* WORK REQUIRED: Apart from the pictures, every entry below should be repeated exactly.

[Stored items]
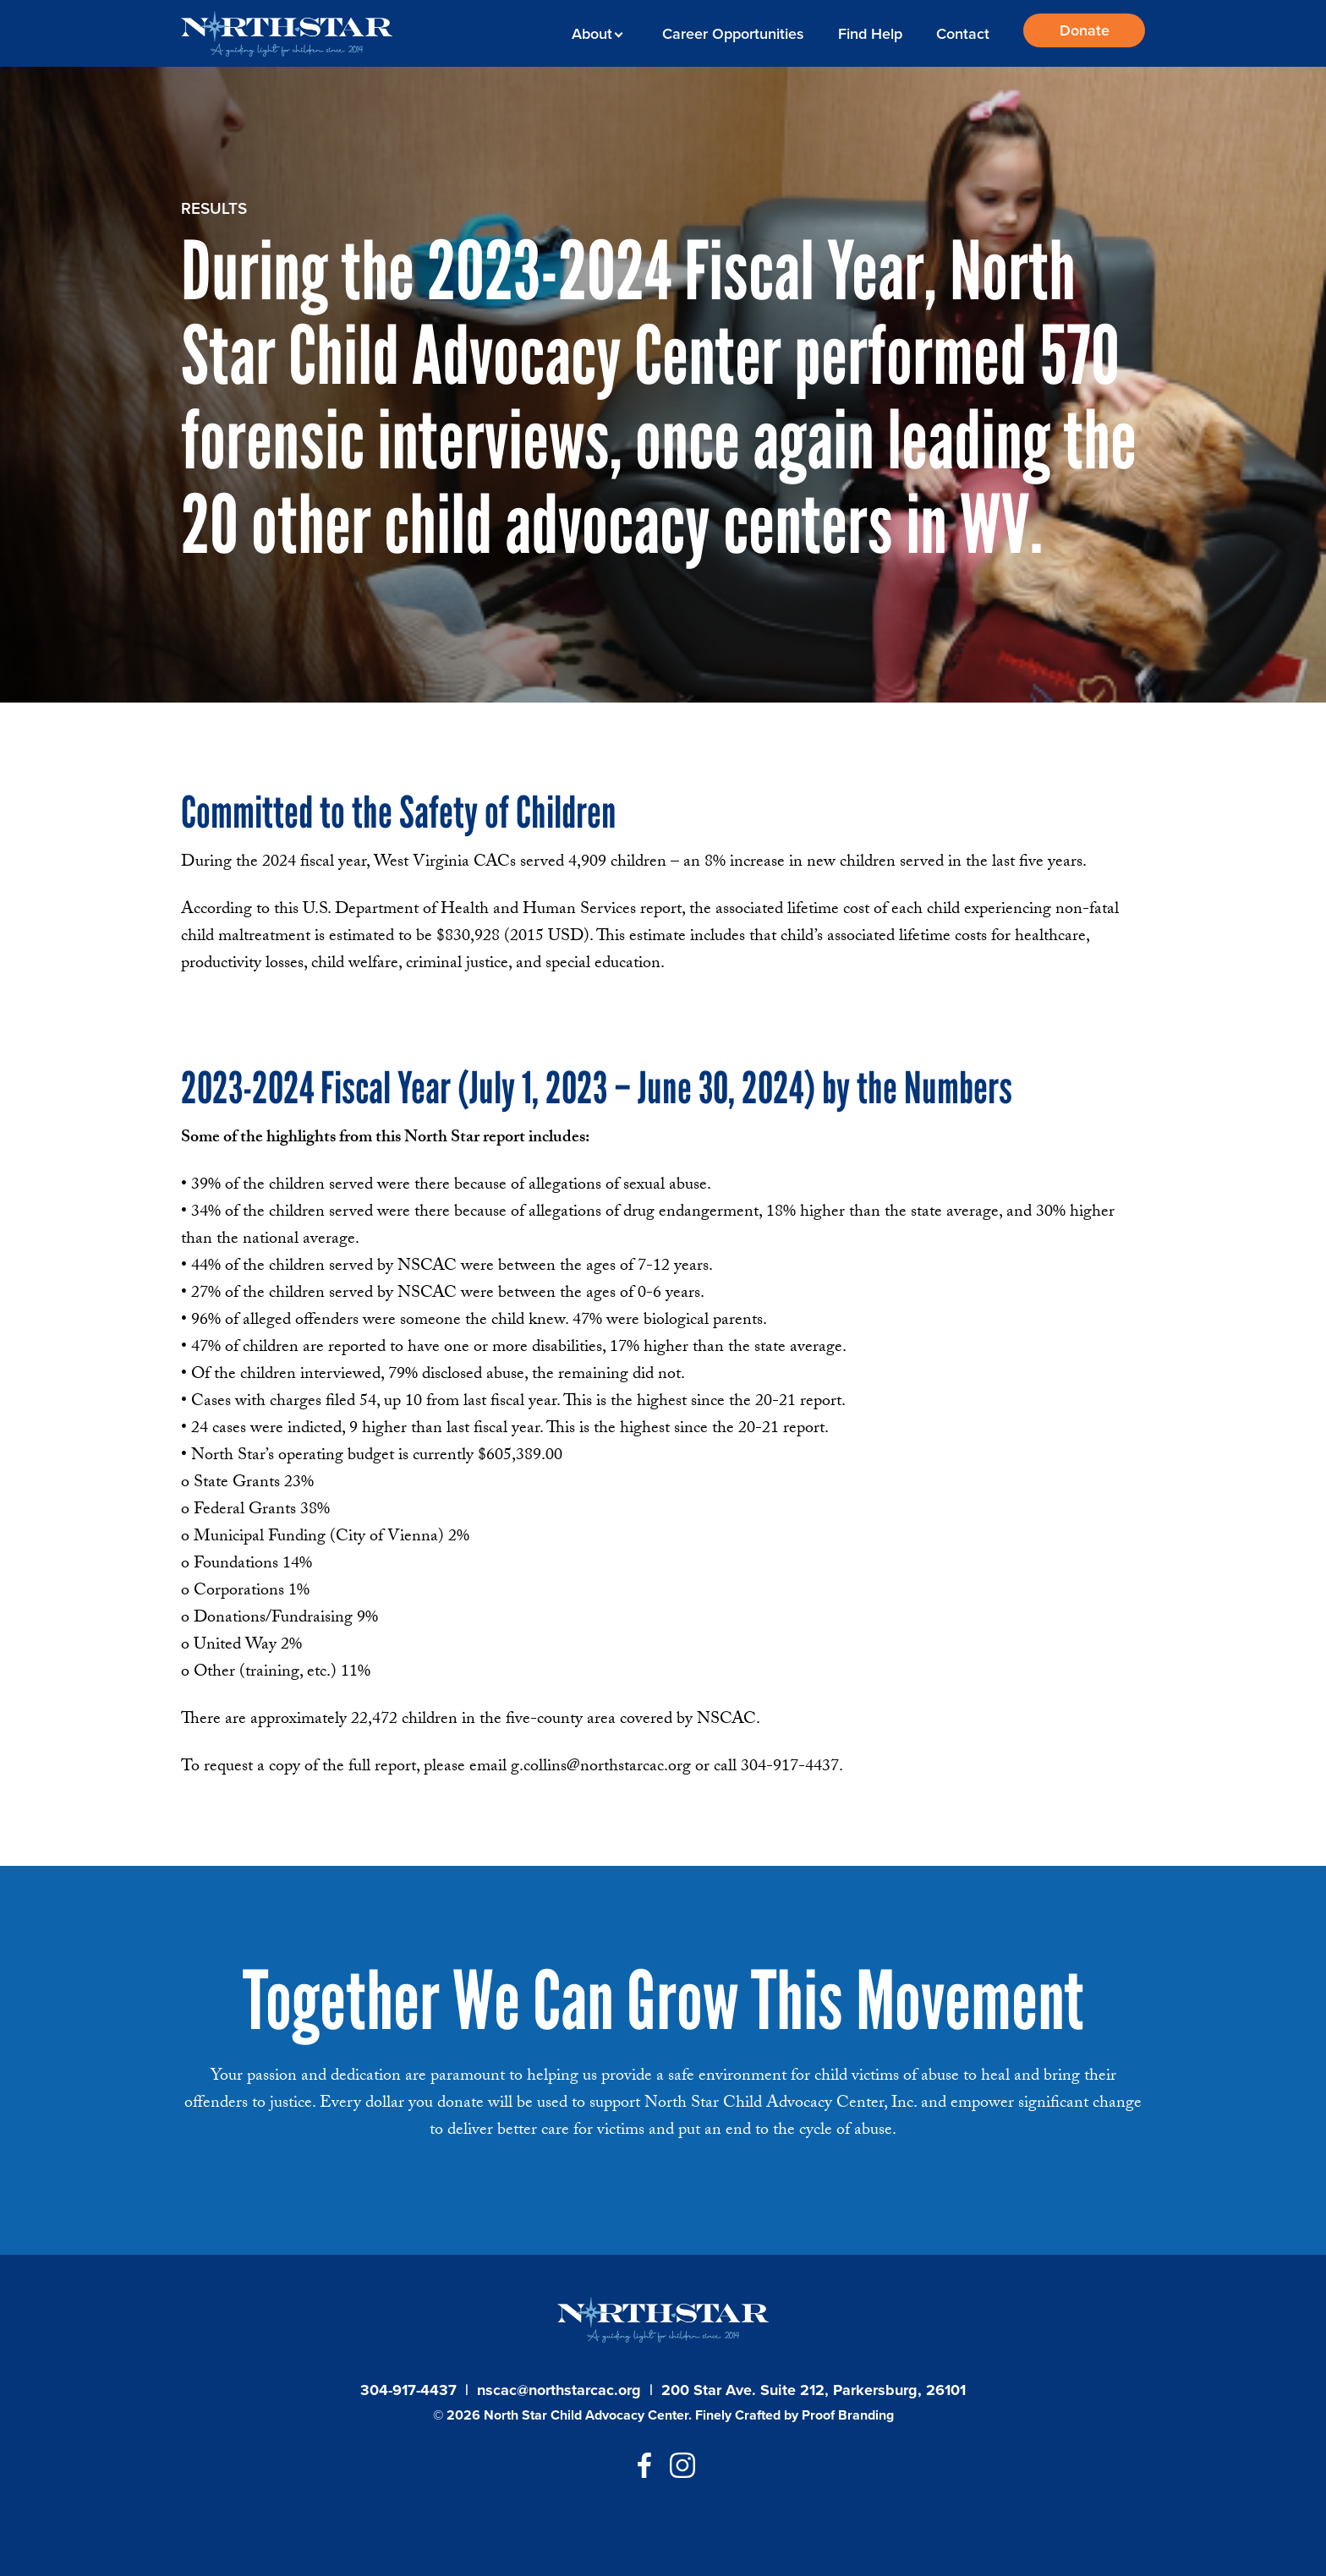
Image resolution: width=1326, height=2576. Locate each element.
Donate (1085, 30)
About (595, 34)
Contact (962, 34)
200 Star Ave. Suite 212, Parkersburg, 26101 (813, 2390)
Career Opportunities (733, 34)
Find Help (870, 34)
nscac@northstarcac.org (559, 2390)
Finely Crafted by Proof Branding (794, 2415)
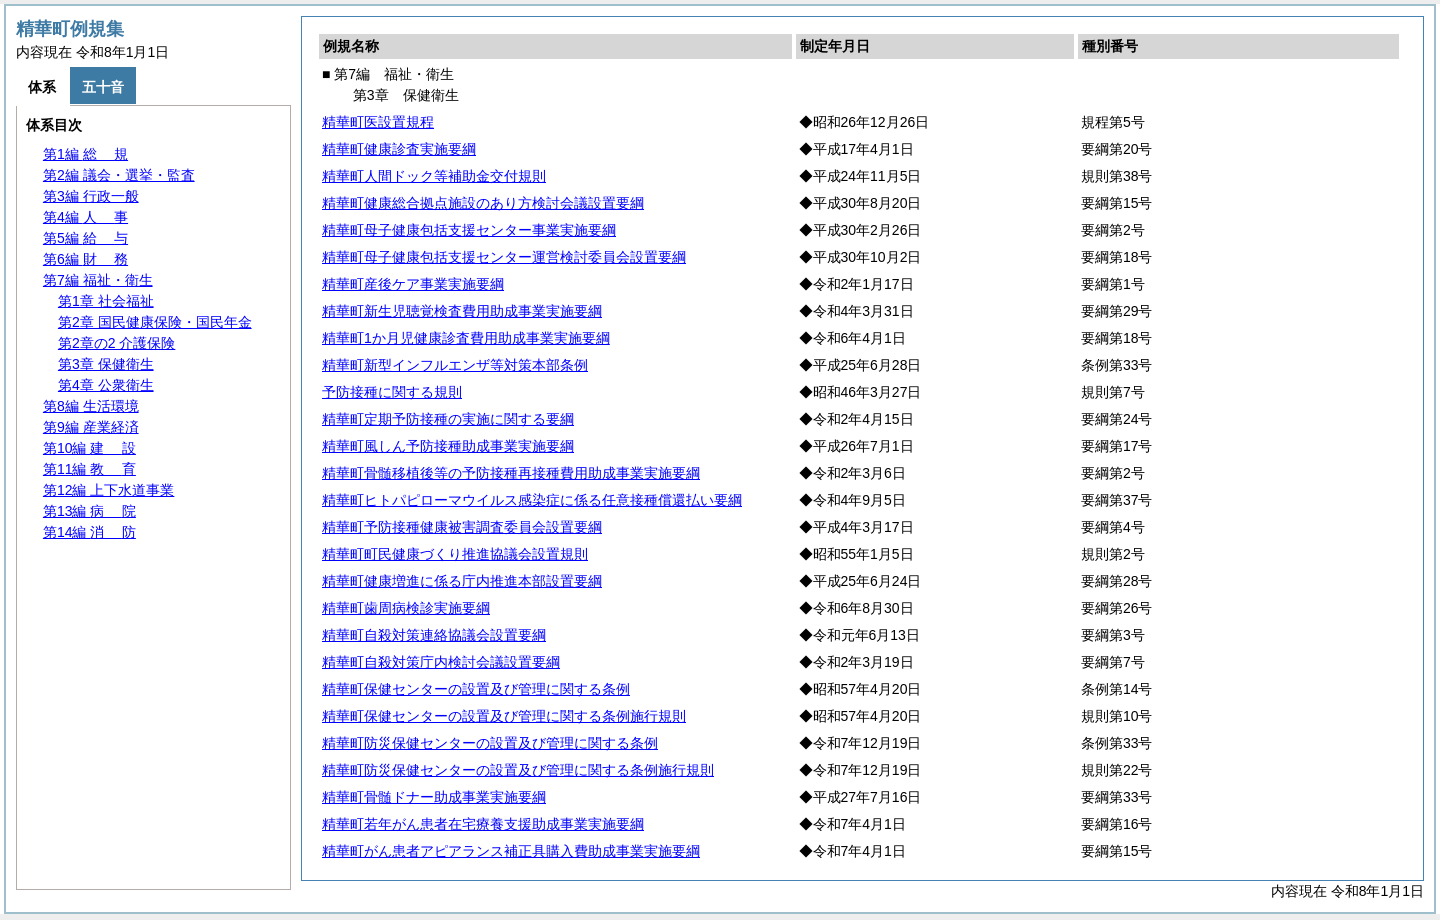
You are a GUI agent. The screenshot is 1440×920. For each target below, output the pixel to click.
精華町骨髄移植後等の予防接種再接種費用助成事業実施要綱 (511, 473)
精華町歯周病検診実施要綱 (406, 608)
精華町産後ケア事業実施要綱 (413, 284)
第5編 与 (85, 238)
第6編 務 (85, 259)
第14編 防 (89, 532)
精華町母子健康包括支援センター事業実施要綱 (469, 230)
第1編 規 (85, 154)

* REPLY:
Image resolution: width=1326, height=2576. Locate each element.
Donate (1085, 30)
About (595, 34)
Contact (962, 34)
200 Star Ave. Suite 212, Parkersburg, 26101 (813, 2390)
Career Opportunities (733, 34)
Find Help (870, 34)
nscac@northstarcac.org (559, 2390)
Finely Crafted by Proof Branding (794, 2415)
You are a GUI agent. The screenshot is 1440×920. For each target below, output the pixel to click.
精華町骨髄移植後等の予防接種再接種費用助成事業実施要綱 (511, 473)
精華町歯周病検診実施要綱 (406, 608)
精華町産後ケア事業実施要綱 (413, 284)
第5編 与 (85, 238)
第6編 務 (85, 259)
第14編 防 (89, 532)
精華町母子健康包括支援センター事業実施要綱 (469, 230)
第1編 規 (85, 154)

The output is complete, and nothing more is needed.